Entscheidungsstichwort (Thema)

Vorsteuerabzug. zweifelsfreie Benennung des Leistungsempfängers in einer Rechnung erforderlich. Angabe einer inländischen anstelle einer ausländischen Rechtsform. Rechnungsberichtigung entfaltet keine Rückwirkung

 

Leitsatz (redaktionell)

1. Die unzutreffende Angabe der Rechtsform des Leistungsempfängers führt zum Verlust des Vorsteuerabzugs, wenn bei Angabe einer inländischen anstelle einer ausländischen Rechtsform eine erhöhte Verwechselungsgefahr in Bezug auf die Person des Leistungsempfängers besteht.

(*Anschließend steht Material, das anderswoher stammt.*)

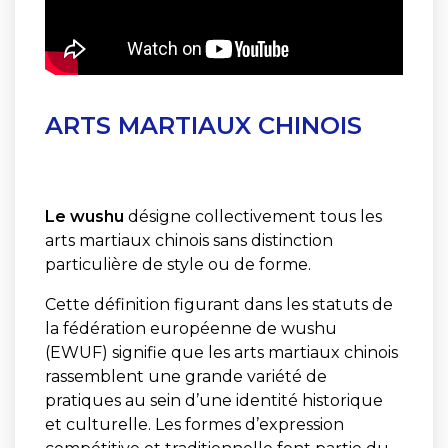
ARTS MARTIAUX CHINOIS
Le wushu
désigne collectivement tous les
arts martiaux chinois sans distinction
particulière de style ou de forme.
Cette définition figurant dans les statuts de
la fédération européenne de wushu
(EWUF) signifie que les arts martiaux chinois
rassemblent une grande variété de
pratiques au sein d’une identité historique
et culturelle. Les formes d’expression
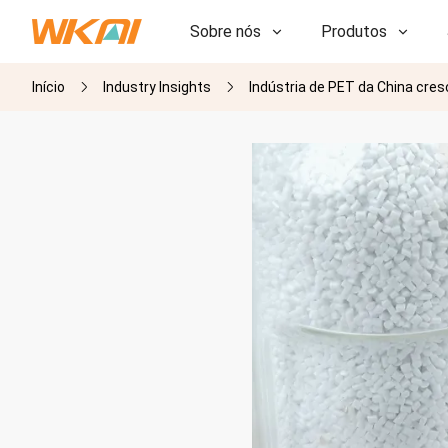
Sobre nós
Produtos
Início
Industry Insights
Indústria de PET da China cr
P&D
P&D
Nossa Fábrica
Nossa Fábrica
História
História
Prêmios
Prêmios
Subsidiárias
Subsidiárias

2. Die Gefahr einer Verwechselung ist aus der Sicht Dritter, insbesondere der Finanzverwaltung, zu beurteilen. Es kommt daher nicht darauf an, ob dem Rechnungsaussteller die unter derselben Adresse ansässige Schwester-GmbH der Leistungsempfängerin bekannt war oder nicht.

3. Eine in einem späteren Veranlagungszeitraum erfolgte Rechnungskorrektur eröffnet nicht den Vorsteuerabzug bereits im Jahr des Leistungsbezugs, denn sie entfaltet keine Rückwirkung.

 

Normenkette

UStG § 15 Abs. 1 S. 1 Nr. 1, § 14 Abs. 1 Nr. 2, Abs. 4 Nr. 1

 

Nachgehend

BFH (Urteil vom 20.10.2016; Aktenzeichen V R 54/14)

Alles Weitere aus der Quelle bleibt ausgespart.